The low-rate countries frame the decision as a ‘tick the box if you want to leave your organs for medical purposes’; the high-rate countries frame the decision as a ‘tick the box if you do not want to leave your organs for medical purposes’. For citizens, this is not the same decision.

The economic behavioural biases in consumer decision making in the market are quite well known by firms, and more specifically by the marketing executives of firms. In fact, credit card profitability is largely based on the consumer behavioural bias of time-variant preferences, specifically of hyperbolic discounting. Hyperbolic discounting refers to people not having a fixed discount rate to weigh present and future costs and benefits – the discount rate increases the shorter the time period outstanding. So, for example, it’s easy to open the savings account and intend to put in $100 a month to save for a ‘rainy day’ (low discount rate) but very hard to actually do that with the $100 in hand when a night out on the town looks like much more fun (high discount rate). That’s why people intend to pay off the credit card when purchasing on it, but when time comes to pay, our discount rate has changed and many people will fail to pay it off despite the high cost of this form of credit.

The main centres of behavioural economic research in the world are in the US and the most notable is Harvard University. Lawrence H Summers, former US Treasury Secretary and current Harvard President, describes himself as a behavioural economist. Much of the behavioural economic work has been carried out in financial markets — especially perceptions of risk and related decisions. The Boston Federal Reserve Bank is one of the top research institutions in the area — and we all know about ‘irrational exuberance’ a behavioural economic description of actual market behaviour.

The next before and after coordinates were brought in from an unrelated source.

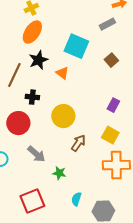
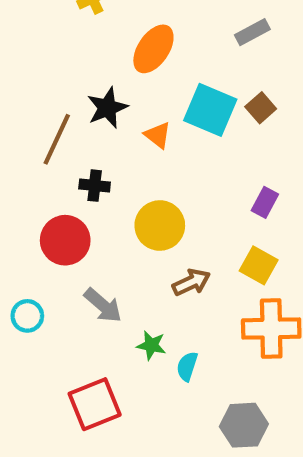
orange ellipse: (32, 32) -> (153, 49), moved
cyan square: (76, 46) -> (210, 110), moved
brown arrow: (78, 143) -> (191, 282), turned 30
cyan semicircle: (76, 199) -> (187, 366), moved

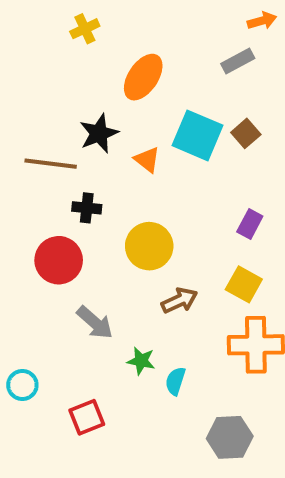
brown line: (57, 139) -> (51, 164), turned 72
cyan circle: (27, 316) -> (22, 385), moved
red square: (95, 404) -> (87, 417), size x0.7

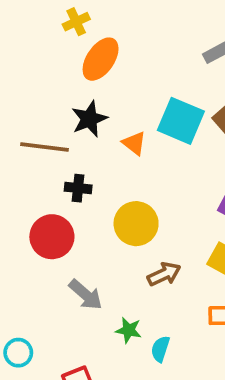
orange ellipse: (143, 77) -> (101, 59), moved

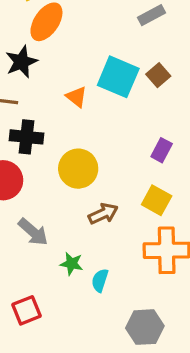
black star: (89, 119) -> (21, 62), moved
black cross: (78, 188) -> (26, 137), size x1.4

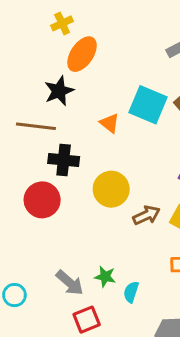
brown arrow: (103, 214) -> (146, 215), moved
gray arrow: (33, 232) -> (70, 283), moved
red square: (26, 310) -> (87, 320), moved

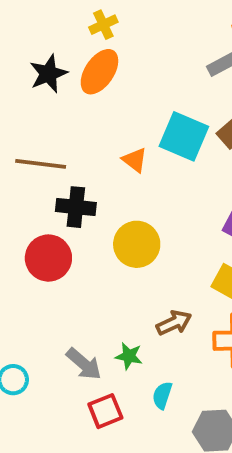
yellow cross: (62, 23) -> (103, 25), moved
black star: (59, 91) -> (48, 74), moved
brown arrow: (146, 215) -> (174, 323), moved
cyan semicircle: (131, 292) -> (162, 395), moved

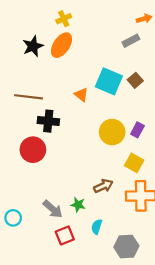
yellow circle: (137, 244) -> (112, 132), moved

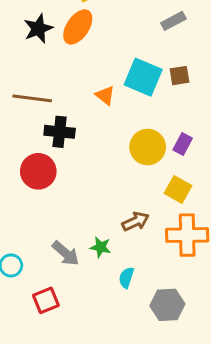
brown square: (135, 80) -> (180, 76), turned 32
red square: (65, 235) -> (46, 300), moved

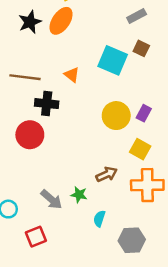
brown square: (180, 76) -> (141, 48), moved, turned 35
orange triangle: (105, 95) -> (72, 75), moved

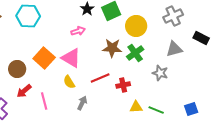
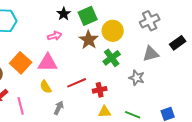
black rectangle: (201, 38) -> (178, 43), turned -63
brown star: (112, 48) -> (89, 40), moved, turned 30
pink triangle: (71, 58) -> (48, 63), turned -30
yellow triangle: (136, 107) -> (105, 112), moved

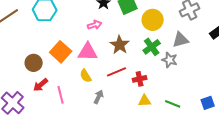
brown star: (89, 40) -> (120, 45), moved
gray triangle: (151, 54) -> (181, 40), moved
gray star: (137, 78) -> (170, 60), moved

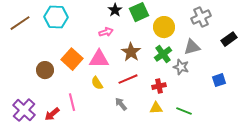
red cross: (140, 79) -> (159, 86), moved
red arrow: (41, 85) -> (52, 114), moved
gray arrow: (99, 97) -> (121, 104), moved, turned -64
blue square: (208, 103) -> (219, 80), moved

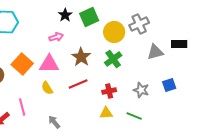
gray cross: (201, 17) -> (139, 24), moved
black rectangle: (229, 39) -> (179, 44), turned 35
gray triangle: (192, 47) -> (155, 52), moved
gray star: (181, 67) -> (141, 90), moved
gray arrow: (121, 104) -> (54, 122), moved

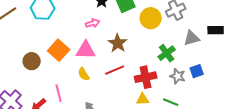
green cross: (113, 59) -> (167, 53), moved
blue square: (169, 85) -> (197, 71), moved
red cross: (109, 91) -> (146, 77), size x1.5

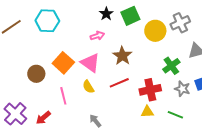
pink triangle: (86, 50) -> (90, 63), turned 35
pink line: (59, 93) -> (63, 96), moved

Despite the credentials of both the institutions and people involved in BE, there has been a notable lack of interest in this discipline in Australia in both academia and in government policy-making circles. New Zealand, however, with the lowest savings rate in the OECD, has been taking an interest. The KiwiSaver scheme, due to be implemented in 2007, is based on behavioural economic research and is structured to use the power of defaults; the default in this case is that a savings plan is established for an employee and money is paid into that account by your employer unless you tick the box to opt out. The result of this initiative on the national savings rate will be fascinating to observe as no behavioural ‘experiment’ of this type at a national level has ever been conducted previously.

In Australia the Treasurer, with his May budget elimination of tax on superannuation benefits, may be banking on more than just ‘rationality’ in people’s responses. The notion of having your retirement income tax free is a very potent one. The Treasurer may be triggering one of the most powerful behavioural biases studied – loss aversion. People see ‘losses’ almost twice as powerfully as they do monetary gains. So, if they put more money into their super account, all those earnings over the time period will not be ‘lost’ to the taxman. That kind of incentive may even shift hyperbolic discounting behaviour that characterises non-compulsory pension schemes world wide — it is extremely hard in voluntary schemes to get people to save for their retirement even in cases when employers are matching dollar-for-dollar and the potential savers are numerate people who can do all the calculations and really understand the benefits. While economists by and large dislike the Treasurer’s initiative, history may show that he’s picked it right in terms of people’s behaviour. My bet, given what we know of behavioural economics, would be with the Treasurer on this.